In tempi più recenti, Palazzolo intercettato dalla Dia, avrebbe iniziato a manifestare delle preoccupazioni ("io sono messo che per ora così, appena sbaglio cado...") e cercato anche di prendere le distanze dai boss. Avrebbe temuto, per esempio, il pentimento di Freddy Gallina, arrestato ed estradato dagli Usa: "Freddy? Speriamo perché io me lo auguro che se ne esce, manco un cane, speriamo che se ne esce per davvero da queste cose, se devo essere sincero io mi scanto, spero di sbagliarmi...". Ma l'imprenditore avrebbe temuto anche per i suoi beni: "Qualsiasi cosa succede a me mi devono arrestare, il rischio è alto, ora c'è la confisca dei beni... E gli ho detto: 'Notaio prima o dopo non glieli devo lasciare le cose ai miei figli?', questo discorso ha quasi 10 anni... Prima erano caramelle, ora... Ho 40 anni di attività, questo non ho paura, io fatturo, quest'anno c'è stata questa botta e siamo arrivati a 50 milioni, ma io faccio da 25 a 30 milioni di fatturato all'anno...".

"Non mi devono chiamare e non mi devono cercare"

Parlando con una persona spiegava: "Io quando ho preso Gls si sono presentati e gli ho detto no, non abbiamo niente da fare... Perché se io all'epoca ti avessi detto sì, metti i tuoi e non farti più vedere, quanto ti devo portare ogni anno, tu saresti venuto a farmi i conti in tasca a me, il culo ti faccio presente che me lo rompo io, non tu... Siccome volete fare tutti le prime donne e andate sminchiando a tutti, dove passate sminchiate tutte cose, io non l'ho mai accettato". E ancora: "Ho mandato mio fratello... 'Gli devi dire che non mi devono né chiamare e manco cercare...', loro non hanno niente da perdere e io ho da perdere, tu cosa mi hai dato a me?

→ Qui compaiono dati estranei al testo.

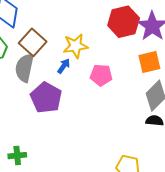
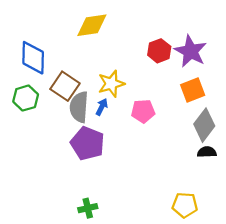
red hexagon: (124, 22) -> (159, 51), size x0.7
gray semicircle: (24, 68) -> (79, 107), moved
green cross: (17, 156) -> (88, 208), moved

Niente! La cortesia se te la posso fare, me la mandi a dire con qualcuno, se non te la posso fare, punto. Anche perché nel paese una volta politicamente, qualche parola potevo dirla, oggi, c'è quello che mi è andato a denunciare, a dire 'era mafioso' e questo è il sindaco per me! Ora in questa legislatura, io avrei voluto che a Carini il sindaco lo doveva fare quel mio compare, purtroppo l'invidia, le dicerie, non è stato possibile. Se Pierpaolo Pellerito andava a fare il sindaco, il sindaco sarebbe stato Giovanni Palazzolo... Io non ho né il tempo per farlo e né gli interessi per farlo e neanche sono un grosso proprietario terriero per cui ho bisogno che qualcuno mi deve cambiare qualche destinazione...".

La reazione del Comune di Carini

"L'amministrazione Monteleone - afferma in una nota il sindaco Giovì Monteleone - che è estranea ai fatti al centro dell'inchiesta e si congratula con la Procura e la Dia, comunica sin d'ora la piena disponibilità e collaborazione con gli organi inquirenti, qualora ve ne fosse bisogno, e tiene a sottolineare di essersi sempre distinta per aver fatto attività concrete all'insegna della legalità acquisendo al patrimonio comunale immobili dei mafiosi a seguito di provvedimenti di repressione dell'abusivismo edilizio per destinarli alla pubblica utilità e alla demolizione finalizzata alla esecuzione di opere di riqualificazione urbana".